The proposed research aims to use biochars–highly porous solid residues containing large surface areas and redox-active properties–as an attachment medium to facilitate the growth of anammox bacteria in relatively small, engineered reactors. The research will improve our understanding of anammox process and it will be useful for sustainable NH4+ removal from wastewater in a cost-effective and environmentally friendly manner.

Dr. Jacob Elmer
Department of Chemical Engineering
College of Engineering

SRF/RSG - Expression of Hemerythrins in E. coli for Blood Substitute Development and Improvement of Recombinant Protein Yields

A significant amount of military casualties are caused by extreme blood loss. Many of these casualties could be prevented if donated blood was available on the battlefield, but it is often unavailable because it must be constantly refrigerated.

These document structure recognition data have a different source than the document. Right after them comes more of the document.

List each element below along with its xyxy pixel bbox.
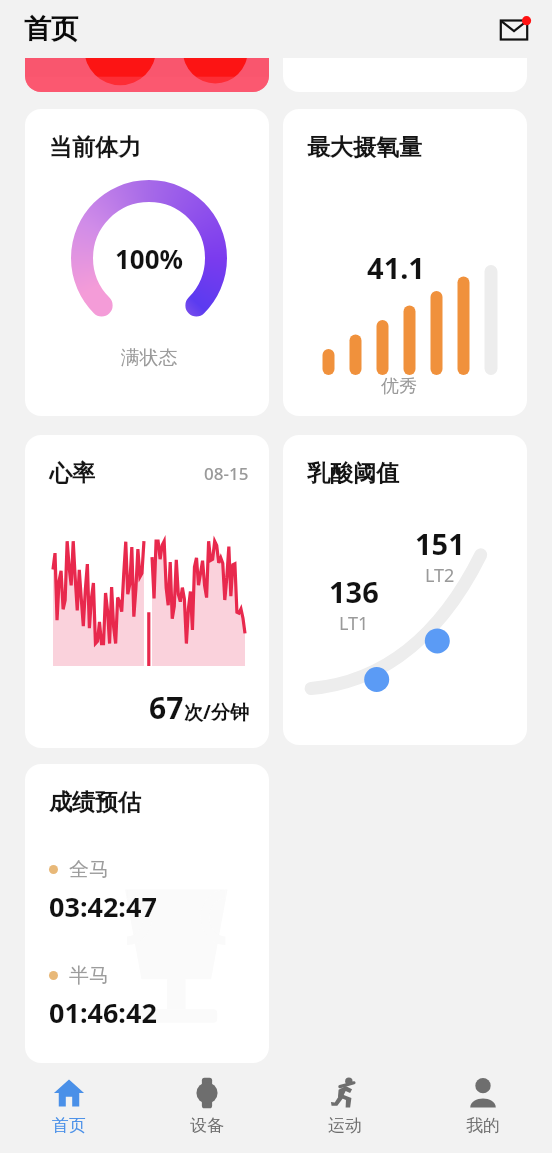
button[interactable]: 我的	[414, 1063, 552, 1153]
staticText: 最大摄氧量	[307, 133, 422, 162]
staticText: 136	[329, 572, 379, 611]
staticText: 我的	[466, 1115, 500, 1136]
staticText: 半马	[69, 963, 109, 988]
staticText: 设备	[190, 1115, 224, 1136]
button[interactable]: Messages	[490, 5, 538, 53]
button[interactable]: 乳酸阈值	[283, 435, 527, 745]
staticText: 满状态	[49, 346, 249, 370]
staticText: 优秀	[307, 375, 491, 398]
button[interactable]: 当前体力	[25, 109, 269, 416]
staticText: 全马	[69, 857, 109, 882]
staticText: 乳酸阈值	[307, 459, 399, 488]
button[interactable]: 设备	[138, 1063, 276, 1153]
staticText: 67	[149, 687, 184, 728]
button[interactable]	[25, 58, 269, 92]
button[interactable]: 心率	[25, 435, 269, 748]
staticText: 首页	[52, 1115, 86, 1136]
staticText: 100%	[115, 241, 184, 276]
staticText: LT2	[425, 563, 455, 588]
staticText: 成绩预估	[49, 788, 141, 817]
button[interactable]: 成绩预估	[25, 764, 269, 1063]
staticText: 08-15	[204, 462, 249, 485]
button[interactable]: 运动	[276, 1063, 414, 1153]
staticText: 运动	[328, 1115, 362, 1136]
staticText: 首页	[24, 12, 78, 46]
staticText: 心率	[49, 459, 95, 488]
button[interactable]: 最大摄氧量	[283, 109, 527, 416]
staticText: 151	[415, 524, 465, 563]
button[interactable]: 首页	[0, 1063, 138, 1153]
staticText: 03:42:47	[49, 888, 157, 925]
staticText: LT1	[339, 611, 369, 636]
staticText: 01:46:42	[49, 994, 157, 1031]
staticText: 当前体力	[49, 133, 141, 162]
staticText: 41.1	[307, 248, 485, 287]
staticText: 次/分钟	[184, 699, 249, 725]
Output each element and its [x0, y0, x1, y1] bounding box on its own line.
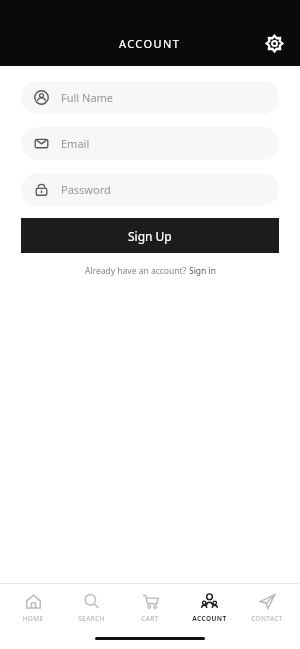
staticText: Full Name	[61, 90, 114, 105]
button[interactable]: ACCOUNT	[183, 591, 235, 625]
staticText: Password	[61, 182, 111, 197]
staticText: Email	[61, 136, 90, 151]
staticText: CART	[141, 614, 159, 623]
button[interactable]: HOME	[7, 591, 59, 625]
staticText: SEARCH	[78, 614, 105, 623]
staticText: HOME	[22, 614, 44, 623]
button[interactable]: Settings	[258, 27, 290, 59]
staticText: Sign Up	[128, 228, 172, 244]
button[interactable]: SEARCH	[65, 591, 117, 625]
staticText: ACCOUNT	[192, 614, 227, 623]
staticText: ACCOUNT	[119, 36, 181, 51]
button[interactable]: Already have an account?	[0, 265, 300, 277]
staticText: CONTACT	[251, 614, 283, 623]
button[interactable]: CONTACT	[241, 591, 293, 625]
button[interactable]: Sign Up	[21, 218, 279, 253]
staticText: Already have an account?	[85, 265, 189, 277]
button[interactable]: Full Name	[21, 81, 279, 114]
button[interactable]: Email	[21, 127, 279, 160]
button[interactable]: CART	[124, 591, 176, 625]
staticText: Sign in	[189, 265, 216, 277]
button[interactable]: Password	[21, 173, 279, 206]
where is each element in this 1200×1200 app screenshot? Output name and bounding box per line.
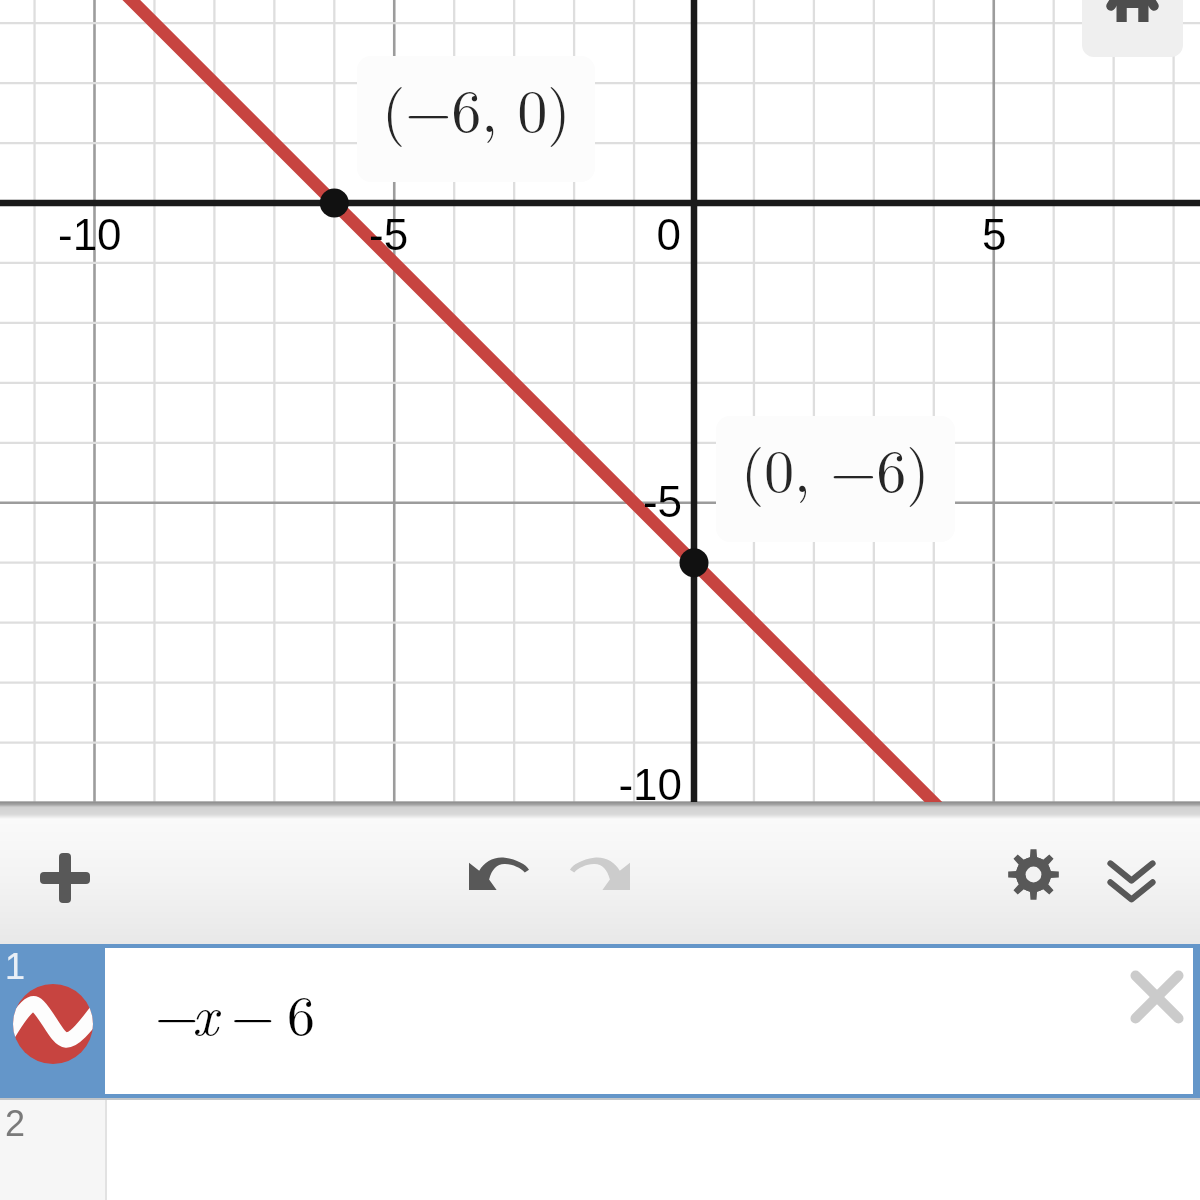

This problem has motivated the search for “blood substitutes” that would (1) be readily available, (2) not require refrigeration, and (3) be just as effective and safe as donated human blood. Preliminary studies have shown that hemerythrin, an oxygen-carrying protein found in some rare marine worms, can be used as a highly effective and safe blood substitute in mice and rats. Hemerythrin is also very stable, so it may be possible to deploy it on the battlefield (e.g. in a soldier’s backpack) to be transfused immediately after a soldier is injured.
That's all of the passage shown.